The White House yesterday reacted angrily to Mr. Durbin’s remarks.

“It’s reprehensible, as Defense Secretary [Donald H.] Rumsfeld said, to suggest that the Guantanamo Bay facility is anything like a gulag or a mad regime or Pol Pot,” White House spokesman Trent Duffy told The Washington Times.

“It is reprehensible, has no place in the current debate, and as we’ve seen over several years, the detainees in Guantanamo Bay are being treated humanely,” he said. “What this is is a disservice to any man and woman serving in the U.S. military who’s putting their life on the line each day, because they’re trying to paint all military with a broad brush because of the actions of perhaps a few bad apples, who are being punished severely.”

At the Pentagon, Rumsfeld spokesman Larry Di Rita said of Mr. Durbin’s remarks: “I didn’t hear what he said, but any such comparison would obviously be outrageous and not remotely connected with reality.”

Mr. Durbin did not back off his characterization in a statement to The Times last night.

“No one, including the White House, can deny the statement I read on the Senate floor was made by an FBI agent describing the torture of a prisoner at Guantanamo Bay,” he said. “That torture was reprehensible and totally inconsistent with the values we hold dear in America.

“This administration should apologize to the American people for abandoning the Geneva Conventions and authorizing torture techniques that put our troops at risk and make Americans less secure.”

U.S. Southern Command, which oversees the Guantanamo prison, is conducting an investigation of complaints from al Qaeda detainees. The Justice Department is investigating complaints from FBI agents who visited the prison.

Mr. Rumsfeld in December 2002 approved a list of tougher interrogation tactics for Guantanamo that officials thought fell short of torture.

Some were used on Mohammed al-Qahtani, a would-be hijacker in the September 11 attacks who provided important information on Osama bin Laden and his al Qaeda network, the Pentagon says.

Mr. Rumsfeld rescinded much of his interrogation order a month later after some government lawyers expressed doubts about the tactics’ effectiveness.

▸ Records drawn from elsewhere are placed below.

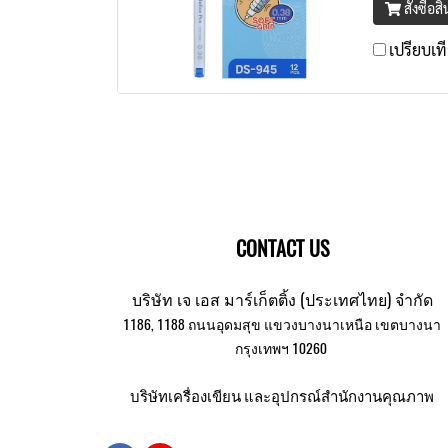
สั่งซื้อส
เปรียบเท
CONTACT US
บริษัท เจ เอส มาร์เก็ตติ้ง (ประเทศไทย) จำกัด
1186, 1188 ถนนอุดมสุข แขวงบางนาเหนือ เขตบางนา
กรุงเทพฯ 10260
บริษัทเครื่องเขียน และอุปกรณ์สำนักงานคุณภาพ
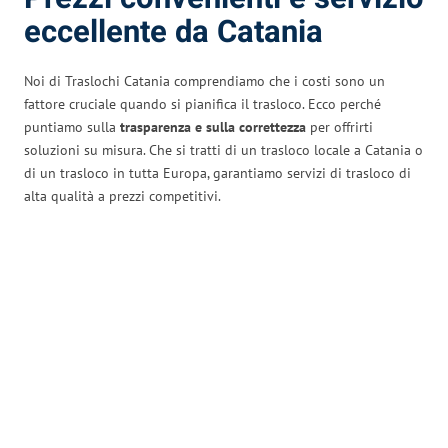
eccellente da Catania
Noi di Traslochi Catania comprendiamo che i costi sono un
fattore cruciale quando si pianifica il trasloco. Ecco perché
puntiamo sulla
trasparenza e sulla correttezza
per offrirti
soluzioni su misura. Che si tratti di un trasloco locale a Catania o
di un trasloco in tutta Europa, garantiamo servizi di trasloco di
alta qualità a prezzi competitivi.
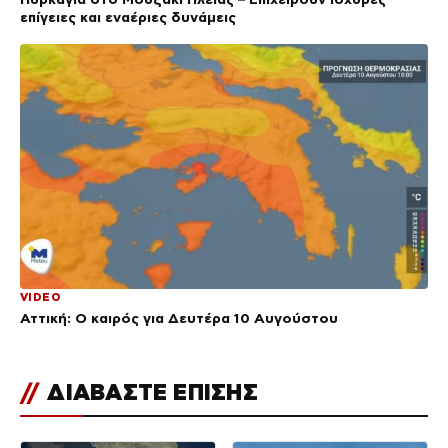
επίγειες και εναέριες δυνάμεις
VIDEO
Αττική: Ο καιρός για Δευτέρα 10 Αυγούστου
//
ΔΙΑΒΑΣΤΕ ΕΠΙΣΗΣ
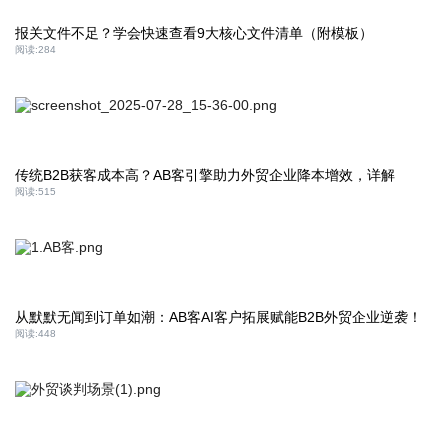
报关文件不足？学会快速查看9大核心文件清单（附模板）
阅读:
284
传统B2B获客成本高？AB客引擎助力外贸企业降本增效，详解
阅读:
515
从默默无闻到订单如潮：AB客AI客户拓展赋能B2B外贸企业逆袭！
阅读:
448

President Bush decided not to grant terror suspects prisoner-of-war status under the Geneva Conventions. Instead, the administration designated them illegal enemy combatants, but said they would be treated in accordance with Geneva rules. Each prisoner has received a review from a prison board, while federal courts sort out their rights under U.S. law.

In using such stark language Tuesday night, Mr. Durbin was repeating a theme that the political left has used in recent months: making “torture” the defining issue in how Mr. Bush is waging the war against Islamic terrorism.

Mr. Durbin said, “I am confident, sadly confident, as I stand here, that decades from now, people will look back and say: ‘What were they thinking? America, this great, kind leader of a nation, treated people who were detained and imprisoned, interrogated people in the crudest way?’ ”

Joseph Curl contributed to this report.